Увеличить |
Глава XVIII
О том, что случилось с Дон Кихотом в замке, то есть в доме
Рыцаря Зеленого Плаща, равно как и о других необыкновенных событиях
Дом дона Дьего де Миранда, куда заехал Дон Кихот, был
по-деревенски невелик; однако хотя и из грубого камня, а все же над воротами
был высечен герб, вo дворе виднелся амбар, у самого входа винный погреб, а
вокруг него множество бочек, которые, будучи родом из Тобосо, напомнили Дон
Кихоту заколдованную и подмененную Дульсинею, и, не думая, что и где говорит,
он произнес со вздохом:
О сладкий клад,[368] что я обрел на горе!
Как ты отраден мне когда-то был!
– О тобосские бочки! Вы воскресили в моей памяти
сладкий клад великой моей горечи!
Слова эти услышал студент-поэт, сын дона Дьего, – он
вместе с матерью вышел приветствовать Дон Кихота, – и необыкновенный вид
гостя поразил их обоих; Дон Кихот же, сойдя с Росинанта, с отменною учтивостью
направился поцеловать хозяйке руку, а дон Дьего сказал:
– Окажите, сеньора, присущее вам гостеприимство
находящемуся перед вами Дон Кихоту Ламанчскому; это странствующий рыцарь, самый
отважный и самый просвещенный, какой только есть на свете.
Сеньора, которую звали доньей Кристиной, встретила Дон Кихота
крайне радушно и крайне любезно, Дон Кихот же ответил ей весьма остороумно и в
самых изысканных выражениях. Почти такими же учтивостями обменялся он и со
студентом, который, послушав Дон Кихота, нашел в нем человека рассудительного и
остроумного.
Здесь автор подробно описывает дом дона Дьего, описывает
все, чем обыкновенно бывает полон дом богатого дворянина-землевладельца, однако
ж переводчик этой истории почел за нужное опустить эти и прочие мелочи, ибо к
главному предмету они никакого отношения не имеют, между тем вся сила истории в
ее правдивости, а не в сухих перечислениях.

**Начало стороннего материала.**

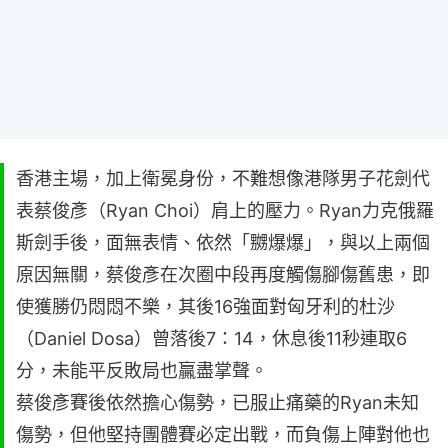
香港主場，加上衛冕身份，不難想像港隊男子花劍代
表蔡俊彥（Ryan Choi）肩上的壓力。Ryan力克俄羅
斯劍手後，面無表情、依然「嬲爆爆」，與以上兩個
原因無關，蔡俊彥在次圈中段再度觸傷腳傷舊患，即
使獲勝仍悶悶不樂，其後16強面對匈牙利的杜沙
（Daniel Dosa）曾落後7：14，休息後11秒連取6
分，未能平反敗局也贏盡掌聲。
蔡俊彥賽後依然擔心傷勢，已服止痛藥的Ryan未知
傷勢，但他堅持團體賽必定出戰，而負傷上陣對他也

Дон Кихота провели в особый покой, Санчо снял с него
доспехи, и остался Дон Кихот в шароварах и камзоле из верблюжьей шерсти,
усеянном грязными пятнами от доспехов; брыжи у него были, как у студента:
ненакрахмаленные и без кружевной отделки; поверх желтых полусапожек он надел
провощенные башмаки. Препоясался он добрым своим мечом, висевшим на перевязи из
тюленьей кожи (по слухам, Дон Кихот много лет страдал почками),[369]
и накинул на себя доброго серого сукна накидку; прежде всего, однако, он вылил
себе на голову и на лицо не то пять, не то шесть котлов воды (по части
количества котлов показания расходятся), но даже и последняя вода приобрела
цвет сыворотки, а все из-за того, что лакомка Санчо купил этот чертов творог,
который придал голове его господина ангельскую белоснежность. И вот в
вышеописанном уборе, с видом независимым и молодцеватым вошел Дон Кихот в
другую комнату, где его поджидал студент, дабы занять разговором, пока накроют
на стол; надобно знать, что сеньора донья Кристина намеревалась показать такому
благородному гостю, что потчевать она умеет не хуже других.
Меж тем как с Дон Кихота снимали доспехи, дон Лоренсо (так
звали сына дона Дьего) улучил минутку и спросил отца:
– Так кто же, скажите, пожалуйста, этот кавальеро,
которого ваша милость к нам пригласила? Нас с матушкой все в нем поражает: и
его имя, и обличье, и то, что он себя называет странствующим рыцарем.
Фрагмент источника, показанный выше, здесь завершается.